Hard-Thresholding Meets Evolution Strategies in Reinforcement Learning

Authors: Chengqian Gao, William de Vazelhes, Hualin Zhang, Bin Gu, Zhiqiang Xu

IJCAI 2024 | Conference PDF | Archive PDF | Plain Text | LLM Run Details

Reproducibility Variable Result LLM Response
Research Type Experimental Backed by rigorous analysis and empirical tests, NESHT demonstrates its promise in mitigating the pitfalls of irrelevant features and shines in complex decision-making problems like noisy Mujoco and Atari tasks.

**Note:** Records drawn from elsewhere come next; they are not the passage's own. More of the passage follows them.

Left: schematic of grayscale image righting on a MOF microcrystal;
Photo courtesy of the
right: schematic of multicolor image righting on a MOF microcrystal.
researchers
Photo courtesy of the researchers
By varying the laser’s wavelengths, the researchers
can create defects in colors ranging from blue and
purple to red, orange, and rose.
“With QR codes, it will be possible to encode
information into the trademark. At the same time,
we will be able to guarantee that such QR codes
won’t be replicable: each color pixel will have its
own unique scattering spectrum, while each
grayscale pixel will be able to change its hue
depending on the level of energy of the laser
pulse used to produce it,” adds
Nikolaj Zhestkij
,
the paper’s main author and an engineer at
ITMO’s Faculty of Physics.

Researcher Affiliation Academia 1Mohamed bin Zayed University of Artificial Intelligence, UAE 2School of Artificial Intelligence, Jilin University, China
Pseudocode Yes Algorithm 1 NES with Hard-Thresholding
Open Source Code Yes Our code is available at https://github.com/cangcn/NES-HT.

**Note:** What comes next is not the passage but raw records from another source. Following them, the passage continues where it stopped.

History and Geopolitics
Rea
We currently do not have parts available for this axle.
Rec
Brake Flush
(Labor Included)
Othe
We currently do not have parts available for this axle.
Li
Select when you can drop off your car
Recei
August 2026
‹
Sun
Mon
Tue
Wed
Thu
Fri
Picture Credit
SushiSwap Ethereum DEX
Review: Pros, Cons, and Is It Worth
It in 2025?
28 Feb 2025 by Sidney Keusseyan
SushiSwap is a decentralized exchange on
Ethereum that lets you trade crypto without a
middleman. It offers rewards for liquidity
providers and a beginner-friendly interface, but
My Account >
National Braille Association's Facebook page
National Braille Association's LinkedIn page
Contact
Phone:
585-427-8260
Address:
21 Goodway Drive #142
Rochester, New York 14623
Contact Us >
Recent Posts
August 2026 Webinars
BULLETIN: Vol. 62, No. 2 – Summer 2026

Open Datasets Yes We perform evaluations on two popular RL protocols, Mujoco [Todorov et al., 2012] and Atari [Bellemare et al., 2013] environments.
Dataset Splits No The paper mentions using standard Mujoco and Atari environments and describes training configurations (e.g., interaction steps, duration) but does not provide explicit numerical train/validation/test dataset splits or detailed splitting methodology.
Hardware Specification No The paper mentions training on a '500-core machine' for Atari experiments, but does not provide specific details such as CPU/GPU models, memory, or other detailed computer specifications.
Software Dependencies No The paper mentions using Mujoco and Atari environments and various RL algorithms, but it does not provide specific version numbers for any software dependencies or libraries used in the implementation.
Experiment Setup Yes To simulate decision-making in the presence of task-irrelevant features, we concatenate Gaussian noise with the environment-provided observations. Additionally, we set 90% of the immediate rewards to zero... Specifically, we train the policy for a duration of 1 hour using a 500-core machine. Furthermore, we set an upper limit on the interaction budget at 10M steps. We report the average scores received by last 10 evaluations across 20 random seeds.